During the State of Union address, President Trump recognized the president of Venezuela, Juan Guaidó, and later received him at the White House as a head of state. It was a significant moment in today’s hyper-partisan Washington to see near universal, bipartisan support for Guaidó.

It also underscored the commitment to a future Latin America not plagued by despots like Nicolas Maduro, Raul Castro or Daniel Ortega. For those of us who advocate the importance of Latin America to U.S. national-security interests, it renews our hope that the region may finally be prioritized in our foreign-policy agenda.

Historically, Latin America has been an afterthought. The media ignore significant events in the region even when they may have a direct impact on our national security. While Latin America is ignored, anti-American interests understand well the ramifications of such apathy and are diligently working to gain strength in the hemisphere.

The Havana-Caracas alliance has encouraged Hezbollah — and countries such as China, Russia and Iran — to turn Venezuela into a narco-state and a haven for organized crime as well as hub for anti-American mobilization. Their shared hatred for America, combined with a growing financial footprint in the region, is a dangerous combination for the United States.

We need to pay attention.

The crises we face across Latin America may seem like isolated, parochial conflicts in a faraway place, but the reality is that these crises reach our shores eventually. They always do. Each time there is political, social or economic instability, a natural disaster or rising dictatorship in the region, the movement of immigrants from any given crisis puts a strain on our immigration system and resources. There also are the devastating impacts on affected families.

It’s a geopolitical reality that requires, from a simple cost-benefit analysis, a greater commitment to the stability of the region.

Most of the problems in Latin America can be directly linked to the Cuban regime. The oppression of its own people is bad enough, but Cuba’s expanding influence throughout Latin America creates real problems for the United States.
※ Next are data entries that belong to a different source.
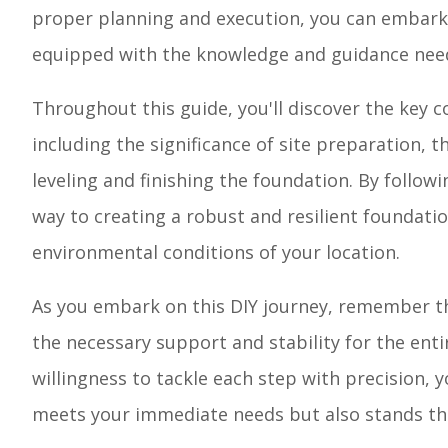
proper planning and execution, you can embark 
equipped with the knowledge and guidance neede
Throughout this guide, you'll discover the key c
including the significance of site preparation, t
leveling and finishing the foundation. By follow
way to creating a robust and resilient foundati
environmental conditions of your location.
As you embark on this DIY journey, remember th
the necessary support and stability for the entir
willingness to tackle each step with precision, 
meets your immediate needs but also stands the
Luis Almagro, secretary general of the Organization of American States, said that, “The dictatorship in Cuba has been overlooked for far too long, and now is the time for the international community to treat Cuba like the ruthless dictatorship it is.”

He added that, “Solving the problems associated with Venezuela also means dealing with the Cuban dictatorship. Cubans have been intervening in Venezuela for years—managing intelligence activity, conducting training in torture and managing the civil registration system.”
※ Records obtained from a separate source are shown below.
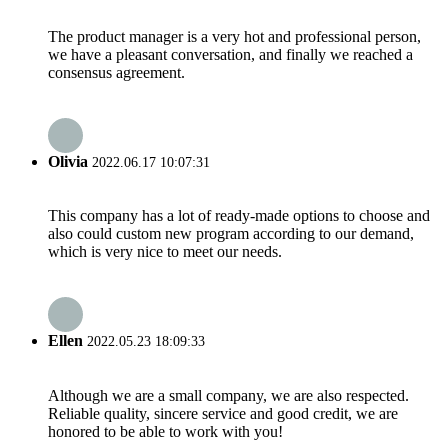
The product manager is a very hot and professional person,
we have a pleasant conversation, and finally we reached a
consensus agreement.
Olivia
2022.06.17 10:07:31
This company has a lot of ready-made options to choose and
also could custom new program according to our demand,
which is very nice to meet our needs.
Ellen
2022.05.23 18:09:33
Although we are a small company, we are also respected.
Reliable quality, sincere service and good credit, we are
honored to be able to work with you!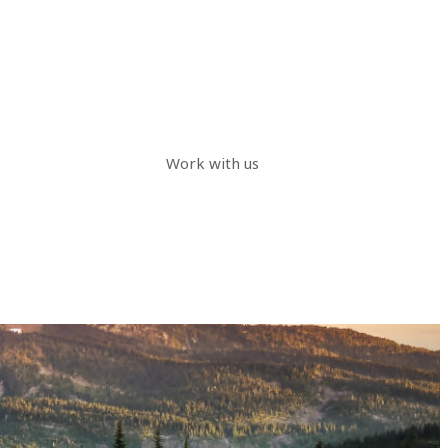
Work with us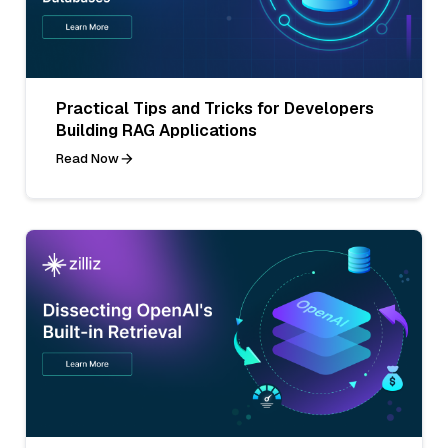
Practical Tips and Tricks for Developers
Building RAG Applications
Read Now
The Trump administration recently tightened sanctions against Cuba, which I had previously called for, and took concrete measures in both the enforcement of Title III of the Helms-Burton Act and now Title IV, which denies visas to foreign corporate officers involved in trafficking of stolen properties. Helms-Burton was enacted in 1996, but these provisions have not been enforced until now. The international community is starting to get the message.
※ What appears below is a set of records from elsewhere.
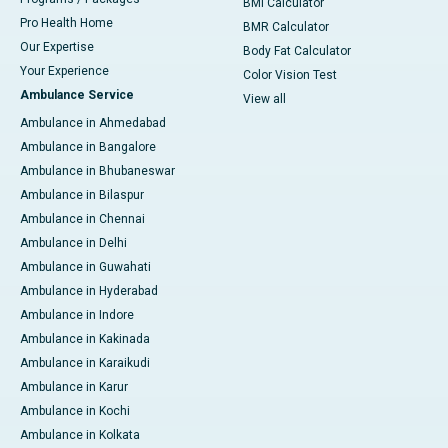
BMI Calculator
Pro Health Home
BMR Calculator
Our Expertise
Body Fat Calculator
Your Experience
Color Vision Test
Ambulance Service
View all
Ambulance in Ahmedabad
Ambulance in Bangalore
Ambulance in Bhubaneswar
Ambulance in Bilaspur
Ambulance in Chennai
Ambulance in Delhi
Ambulance in Guwahati
Ambulance in Hyderabad
Ambulance in Indore
Ambulance in Kakinada
Ambulance in Karaikudi
Ambulance in Karur
Ambulance in Kochi
Ambulance in Kolkata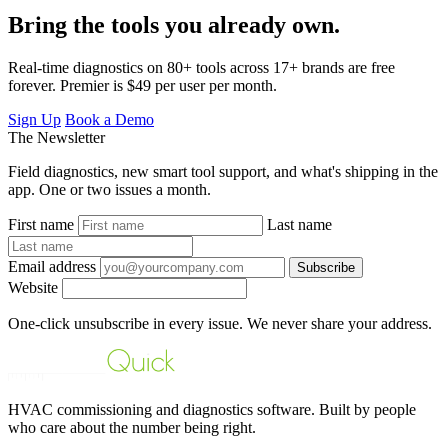
Bring the tools you already own.
Real-time diagnostics on 80+ tools across 17+ brands are free
forever. Premier is $49 per user per month.
Sign Up
Book a Demo
The Newsletter
Field diagnostics, new smart tool support, and what's shipping in the
app. One or two issues a month.
First name
Last name
Email address
Subscribe
Website
One-click unsubscribe in every issue. We never share your address.
HVAC commissioning and diagnostics software. Built by people
who care about the number being right.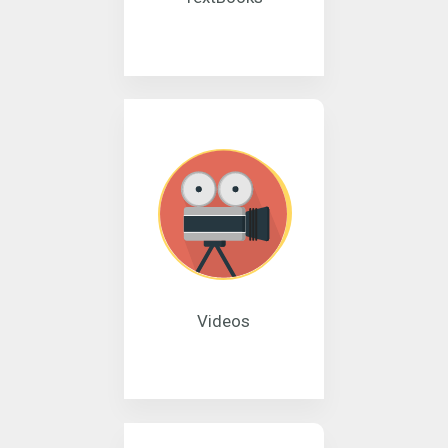
Videos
Last week, the Spanish company Melia, whose CEO was banned from entering the United States, was the first to understand that there are now consequences for collaborating to prop up a savage dictatorship in this hemisphere.

In the past few months, we’ve seen stories of Maduro’s continued oppression of his people in Venezuela and Ortega’s violence in Nicaragua. Venezuelan officials were caught meddling in the political affairs of Bolivia and Chile. Argentina is back in the hands of those who support dictators and oppose the United States. Before his election, President-elect Alberto Fernandez met with Russian and Chinese officials hoping to become stronger partners to help Argentina out of its economic crisis.

Fernandez also sent a message of appreciation to Maduro following the election. These are worrisome indicators of the direction in which Argentina is heading.

After Bolivian President Evo Morales tried to circumvent the constitution, which does not allow a president to be re-elected after two consecutive terms, the people rose up and said, “Enough!” But even now, Morales, with the support of the Mexican government, is plotting his return and is undermining the new government and elections. Again, the political relationship between Castro, Maduro and Morales is strong, as is the financial relationship with China and Russia.

The United States has a checkered history of engagement in Latin American affairs; no one is advocating for direct intervention across the region. There are success stories that serve as a guide, including Plan Colombia, where the United States partnered with officials there to help the country provide security and fight crime while protecting human rights.

We must be clear-eyed about the threats and understand their origin as well as their effect on the flow of migrants to our border, of drugs into our country and the rising influence of anti-American actors in the hemisphere. The degree to which our foreign policy truly reflects a commitment to freedom, democracy and human rights in the region will have a direct impact on our stability at home.

Rick Scott is the junior U.S. senator from Florida.